There has been a continuing rumble in the press about the BBC hoodwinking us viewers in various ways; whether it's phone-ins, documentary editing or Alan Yentob pretending to interview people. But there is one programme which seems to be getting away with murder. I am speaking of the Domestic Goddess herself Nigella Lawson. Not only has she brought us a new series which seems to consist of her 'cooking' dishes like scrambled eggs and taking other food out of packets but we are asked to swallow this all down with a load of hokum which is supposed to represent a day in the life of Ms Lawson.
Are we expected to take seriously the idea that she is often to be caught slurping her breakfast smoothie (a strange concoction of frozen banana, coffee powder and chocolate) on the number 49 bus. I could be wrong, and it may just be the fact that she's independently wealthy and in a relationship with a millionaire, but she doesn't look like the public transport type to me. Last night we had her doing the ironing in order to avoid finishing the 'work' that was approaching its deadline. Just looking at the way she handled the iron made me worry for the designer top she was 'ironing'. Best of all though was the friend who called up distraught after boyfriend trouble and was invited round to Nigella's for some chocolate cookies. After they were made we saw her friend with 'tears' in her eyes declaring that Nigella was 'right, he's not good for me, but these are' as she reached for another cookie. Dear god, who was she, and how much was she being paid to provide this reality/insight/weirdness to the programme?

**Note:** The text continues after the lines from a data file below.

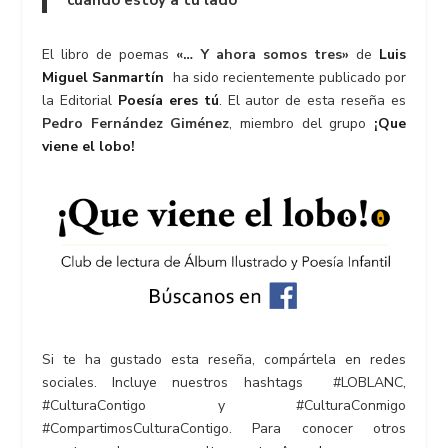
cuando estoy a tu lado”
El libro de poemas
«… Y ahora somos tres»
de
Luis
Miguel Sanmartín
ha sido recientemente publicado por
la
Editorial
Poesía eres tú
. El autor de esta reseña es
Pedro Fernández Giménez
, miembro del grupo
¡Que
viene el lobo!
Si te ha gustado esta reseña, compártela en redes
sociales. Incluye nuestros hashtags
#LOBLANC
,
#CulturaContigo
y
#CulturaConmigo
#CompartimosCulturaContigo
. Para conocer otros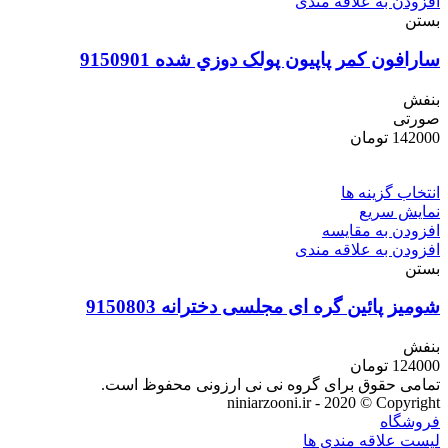
افزودن به علاقه مندی
بستن
سارافون کمر پاپيون پولک دوزي شده 9150901
بنفش
صورتی
142000
تومان
انتخاب گزینه ها
نمایش سریع
افزودن به مقایسه
افزودن به علاقه مندی
بستن
شومیز پائین گره ای مجلسی دخترانه 9150803
بنفش
124000
تومان
تمامی حقوق برای گروه نی نی ارزونی محفوظ است.
niniarzooni.ir - 2020 © Copyright
فروشگاه
لیست علاقه مندی ها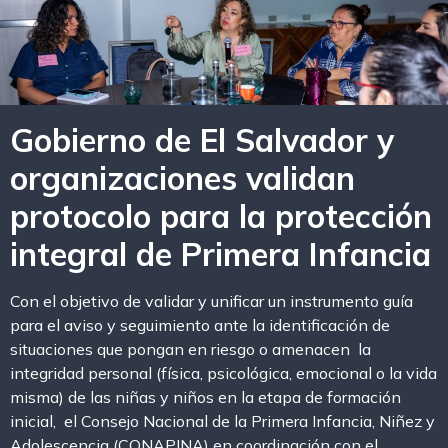
Gobierno de El Salvador y
organizaciones validan
protocolo para la protección
integral de Primera Infancia
Con el objetivo de validar y unificar un instrumento guía
para el aviso y seguimiento ante la identificación de
situaciones que pongan en riesgo o amenacen la
integridad personal (física, psicológica, emocional o la vida
misma) de las niñas y niños en la etapa de formación
inicial, el Consejo Nacional de la Primera Infancia, Niñez y
Adolescencia (CONAPINA) en coordinación con el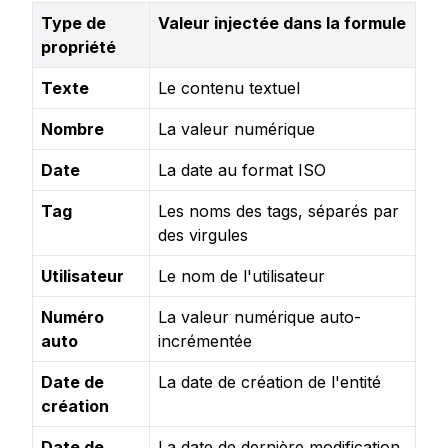
Type de 
Valeur injectée dans la formule
propriété
Texte
Le contenu textuel
Nombre
La valeur numérique
Date
La date au format ISO
Tag
Les noms des tags, séparés par
des virgules
Utilisateur
Le nom de l'utilisateur
Numéro
La valeur numérique auto-
auto
incrémentée
Date de
La date de création de l'entité
création
Date de
La date de dernière modification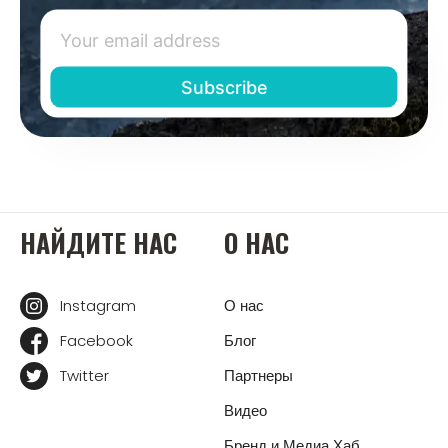
НАЙДИТЕ НАС
О НАС
Instagram
О нас
Facebook
Блог
Twitter
Партнеры
Видео
Бренд и Медиа Хаб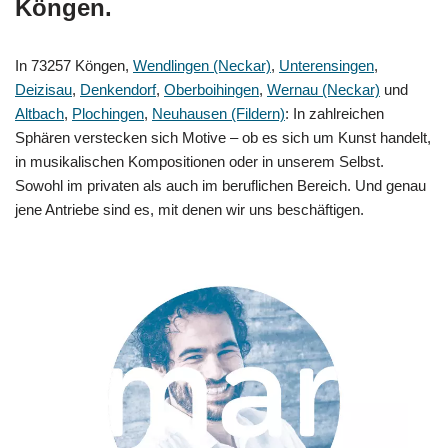
Köngen.
In 73257 Köngen,
Wendlingen (Neckar)
,
Unterensingen
,
Deizisau
,
Denkendorf
,
Oberboihingen
,
Wernau (Neckar)
und
Altbach
,
Plochingen
,
Neuhausen (Fildern)
: In zahlreichen
Sphären verstecken sich Motive – ob es sich um Kunst handelt,
in musikalischen Kompositionen oder in unserem Selbst.
Sowohl im privaten als auch im beruflichen Bereich. Und genau
jene Antriebe sind es, mit denen wir uns beschäftigen.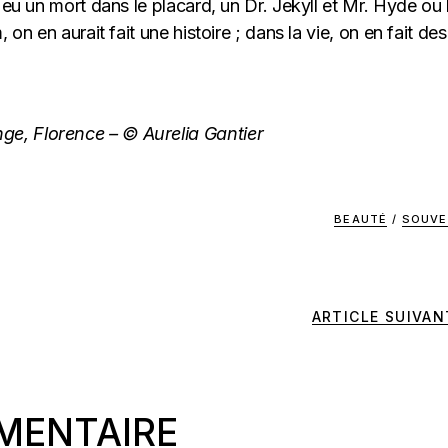
t eu un mort dans le placard, un Dr. Jekyll et Mr. Hyde ou 
 on en aurait fait une histoire ; dans la vie, on en fait des
ge, Florence – © Aurelia Gantier
BEAUTÉ
/
SOUVE
ARTICLE SUIVAN
MENTAIRE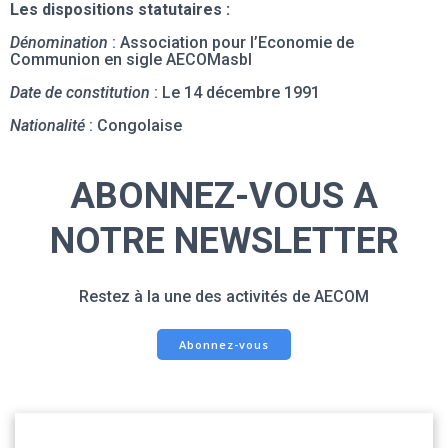
Les dispositions statutaires :
Dénomination
: Association pour l’Economie de
Communion en sigle AECOMasbl
Date de constitution
: Le 14 décembre 1991
Nationalité
: Congolaise
ABONNEZ-VOUS A
NOTRE NEWSLETTER
Restez à la une des activités de AECOM
Abonnez-vous
© 2026 aecom. Created for free using WordPress and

Nigella needs to realise that what we like about her recipes are the frightfully middle class ingredients she unearths for us, I love her simply for introducing the ras-el-hanout spice blend into my kitchen. I don't need to see her being 'real', if I want to chuck something together I'll watch Jamie lisping all over the place, and if she continues to embarrass her daughter on TV every week I'll be on to social services.